Filipinas, Singapura e África do Sul já reabriram seus mercados à carne de frango brasileira nos últimos dias, sinalizando confiança nas medidas adotadas pelo país. A expectativa agora recai sobre o bloco europeu, que historicamente representa uma fatia relevante das exportações do setor avícola nacional.
O Brasil mantém um dos sistemas de vigilância sanitária animal mais robustos do mundo, com monitoramento permanente e protocolos de biossegurança amplamente reconhecidos. Desde os primeiros sinais da ameaça da gripe aviária no continente americano, o governo federal intensificou as ações preventivas em pontos estratégicos, como granjas comerciais, criadouros de aves migratórias e regiões de fronteira.
Segundo dados do Mapa, a rápida contenção do foco em Montenegro evitou que a doença se espalhasse, permitindo ao país preservar sua imagem internacional como fornecedor seguro de proteína animal. O setor de carnes é um dos principais pilares da balança comercial brasileira, e a carne de frango representa um dos produtos mais exportados, sendo consumido em mais de 150 países.
No âmbito internacional, o reconhecimento da condição sanitária brasileira por parte da União Europeia será decisivo para reequilibrar o fluxo de exportações e assegurar a estabilidade econômica de uma cadeia produtiva que emprega milhões de pessoas em todo o território nacional.

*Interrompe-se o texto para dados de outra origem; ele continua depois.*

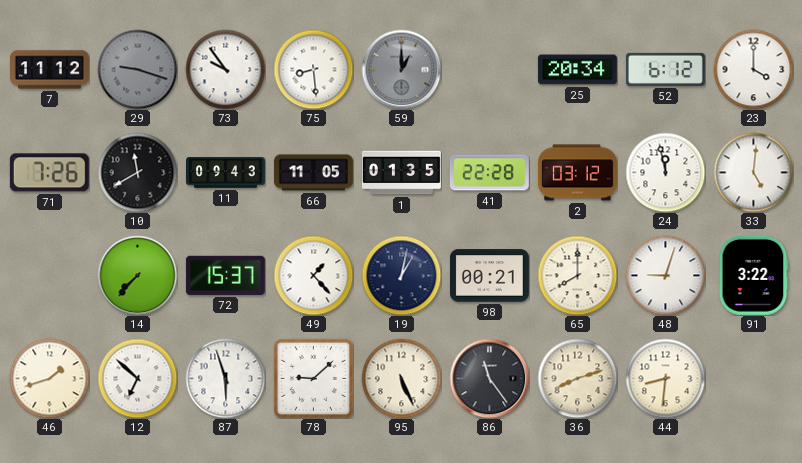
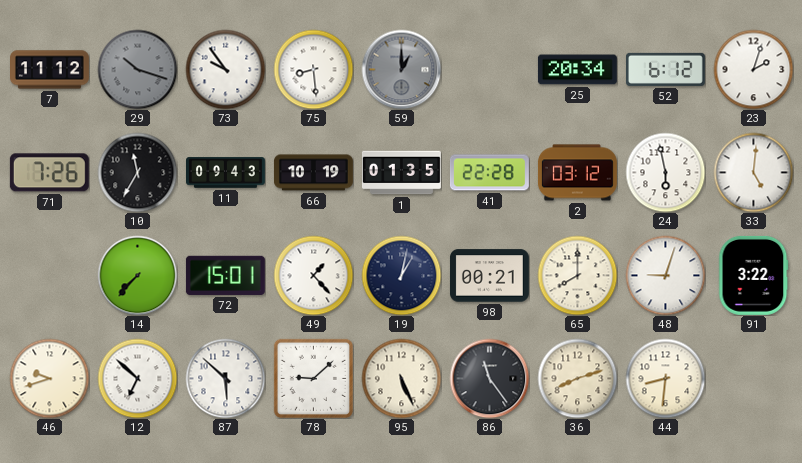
29: 9:18 -> 10:18
23: 4:00 -> 2:03
10: 11:40 -> 11:35
66: 11:05 -> 10:19
24: 11:58 -> 5:58
72: 15:37 -> 15:01
46: 1:42 -> 9:42
87: 5:57 -> 5:52
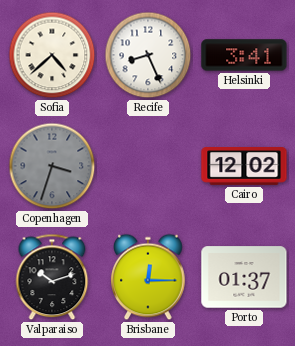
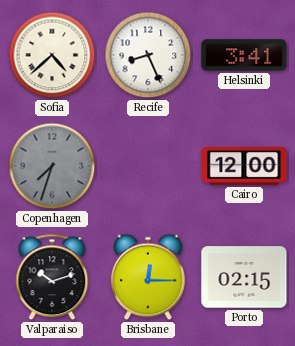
Copenhagen: 3:33 -> 7:33
Cairo: 12:02 -> 12:00
Porto: 01:37 -> 02:15
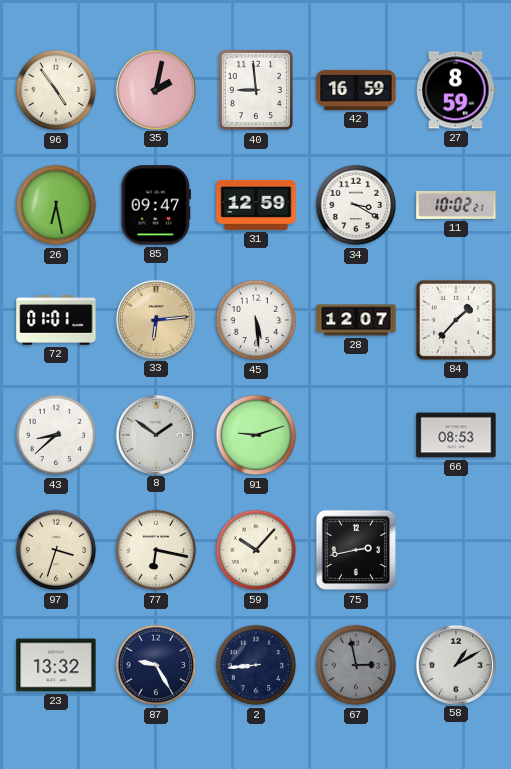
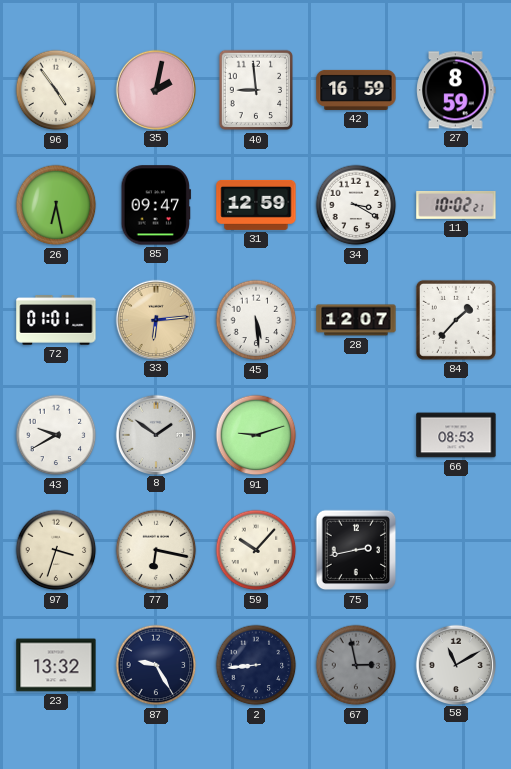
43: 8:38 -> 9:40
58: 1:10 -> 11:10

A decisão final do bloco europeu deverá ser tomada nas próximas semanas, após a análise técnica dos documentos e a eventual realização de visitas de inspeção, conforme exigências do protocolo europeu.
Até lá, o Ministério da Agricultura mantém seu compromisso com a transparência, a agilidade e a cooperação internacional, como reforçou o ministro Carlos Fávaro: “Estamos totalmente empenhados em garantir que o Brasil continue sendo uma referência global na produção de alimentos com segurança, qualidade e responsabilidade sanitária”.